Several works have argued against use of recall in IR measurements (Zobel 1998; Zobel et al. 2009). However, the point of clustering is, in some sense, to achieve recall after examination of a complete collection. The use here of a recall-like measure reflects the desire to show that material on a topic is indeed collected together, not to claim that all relevant documents have been found.

4.4 Retrieved Documents

An alternative to using documents that have been judged relevant is to use those that are retrieved by a system, or by a collection of systems, for a given query, up to some specified retrieval depth. In this approach no human judgement is required, but in our view the fact that the query is human-generated is critical; use of a query generated from the collection is effectively intrinsic, whereas an independent query reflects an extrinsic view of potential document content.
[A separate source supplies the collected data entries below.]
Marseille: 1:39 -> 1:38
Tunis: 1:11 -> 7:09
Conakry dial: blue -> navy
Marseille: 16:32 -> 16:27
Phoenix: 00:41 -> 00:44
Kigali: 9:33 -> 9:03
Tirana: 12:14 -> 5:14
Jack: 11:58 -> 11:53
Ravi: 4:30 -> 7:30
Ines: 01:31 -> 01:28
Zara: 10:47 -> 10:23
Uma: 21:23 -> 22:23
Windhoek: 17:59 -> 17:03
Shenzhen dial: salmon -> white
A measure based on retrieved material evaluates how much inspection of clusters is required to undertake the retrieval process. For instance, if the retrieved documents of a query are found in only two clusters, we can say that this clustering run describes the retrieval results of this query well; if all queries can be described by only a few clusters, the run has been effective at grouping documents. In contrast to intrinsic measures, use of retrieved documents from a system can verify whether a clustering run is useful independent of clustering methods or feature extraction approaches. A high score does not directly imply that clusters are truly thematic, but does imply that they have been successfully formed according to similarity to queries that reflect a human need.
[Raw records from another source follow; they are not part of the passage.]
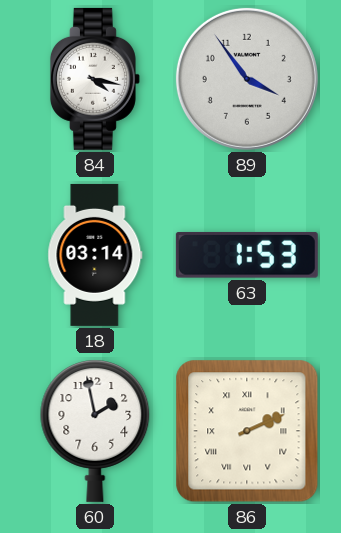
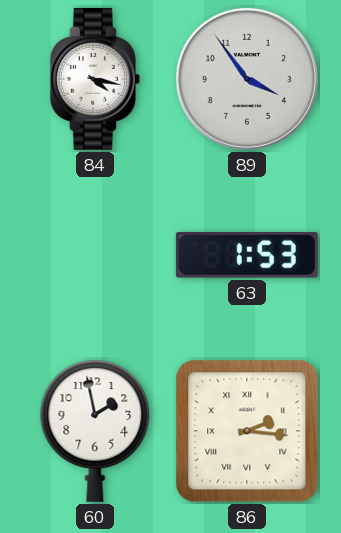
18: 03:14 -> none
86: 2:11 -> 2:16
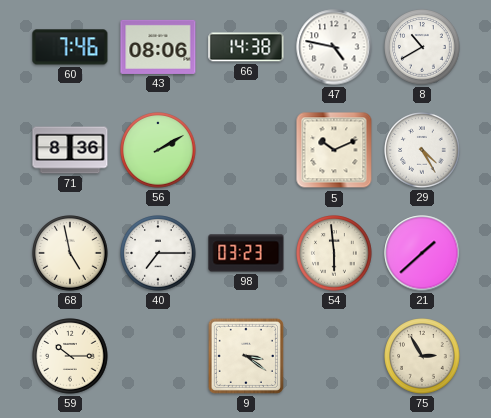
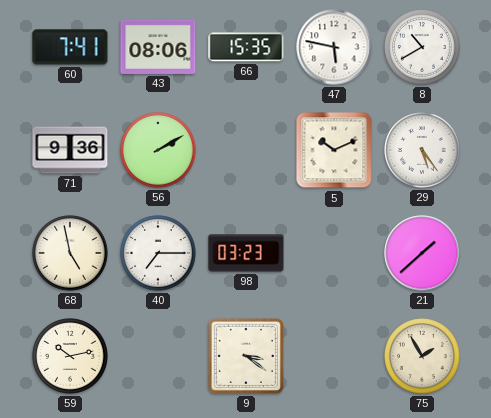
60: 7:46 -> 7:41
66: 14:38 -> 15:35
47: 4:47 -> 5:47
71: 8:36 -> 9:36
29: 4:25 -> 5:24
54: 5:59 -> none
59: 10:15 -> 10:13
75: 2:55 -> 1:55
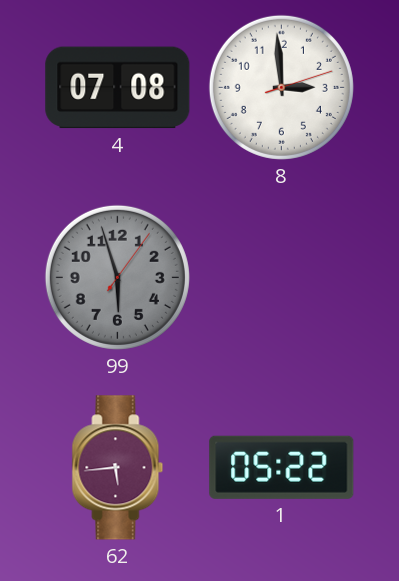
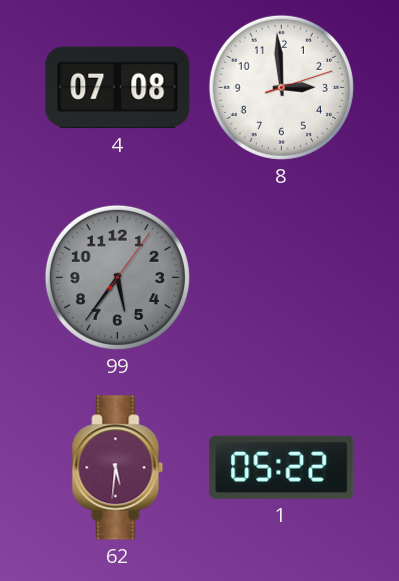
99: 5:57 -> 5:36
62: 5:44 -> 5:31
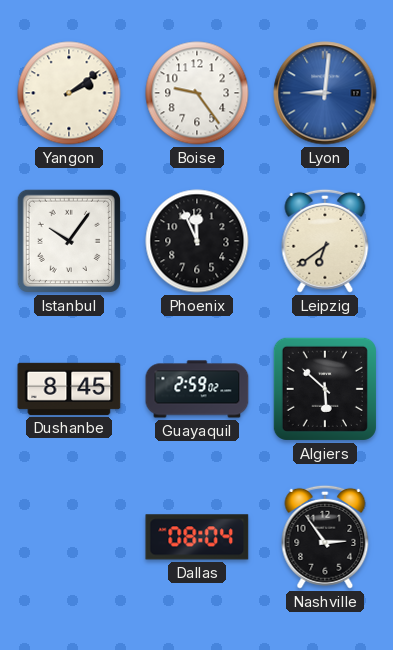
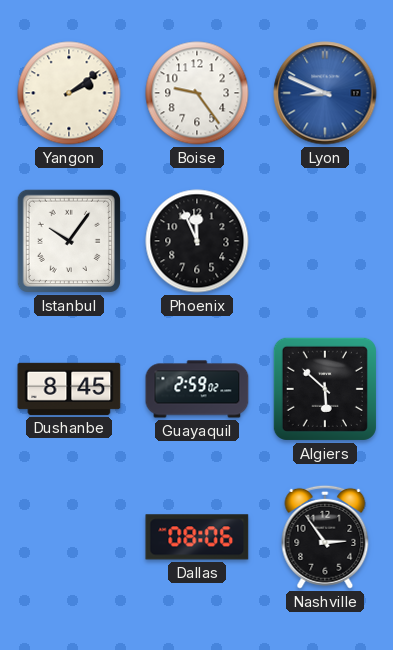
Lyon: 9:01 -> 8:49
Leipzig: 6:39 -> none
Dallas: 08:04 -> 08:06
By analogy with above, then, we propose clusters per query by retrieval (or fetching), or \(F_C@p\), and coverage per query by retrieval, or \(F_V@p\), as follows.

$$\begin{aligned} F_C@p= & {} \frac{ \hbox {minimum number of clusters to cover }p\%\hbox { of the retrieved documents} }{\hbox {total number of clusters}}\\ F_V@p= & {} \frac{ \hbox {minimum total size of clusters to cover } p\% \hbox { of the retrieved documents} }{\hbox {total number of documents in those clusters}} \end{aligned}$$

The use of retrieved documents has similarities to the approach of Fuhr et al. (2012), but the calculation is much cheaper, as it is based on cluster cardinalities rather than properties of the individual documents.

A design decision in use of \(F_C\) and \(F_V\) is of what system, or systems, does the retrieving that produces the lists of documents. One approach is to have a single system, perhaps with some simple variations in similarity formulation, and run large numbers of queries (extracted from a query log, perhaps). However, this approach may tend to favour clustering methods that rely on the same forms of document representation as are used in the retrieval system, rather than reflect the semantics of the underlying data.

Our view is that diversity in the retrieval systems is required to give a reasonable level of confidence that the measures of clustering are reflective of the semantics of the data. In our experiments, computation of \(F_V\) and \(F_C\) used the runs from all systems to depth 10 to generate a per-query pool of retrieved documents. The reported values of \(F_V\) and \(F_C\) are thus averages over the same number of queries as \(R_V\) and \(R_C\).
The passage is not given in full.